* **What to do**:
Word for word, reproduce all entries below, leaving every picture out.

Page-level text extractions

---

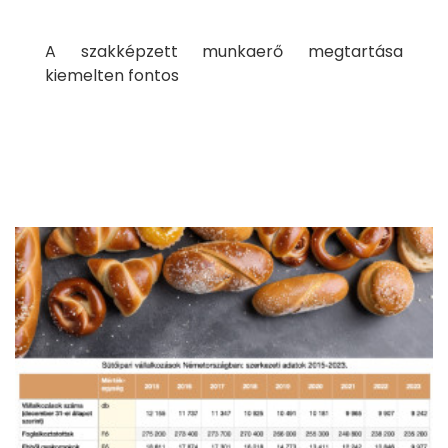
A szakképzett munkaerő megtartása
kiemelten fontos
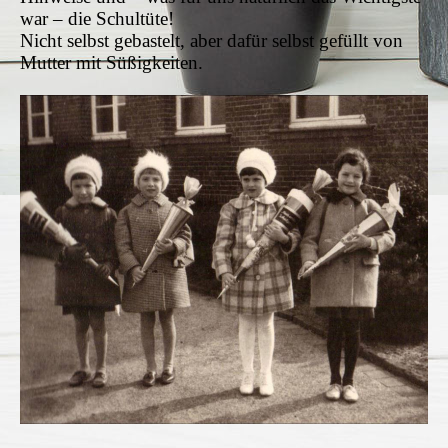
war – die Schultüte!
Nicht selbst gebastelt, aber dafür selbst gefüllt von
Mutter mit Süßigkeiten.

---

* **Task answer**:
A szakképzett munkaerő megtartása
kiemelten fontos
war – die Schultüte!
Nicht selbst gebastelt, aber dafür selbst gefüllt von
Mutter mit Süßigkeiten.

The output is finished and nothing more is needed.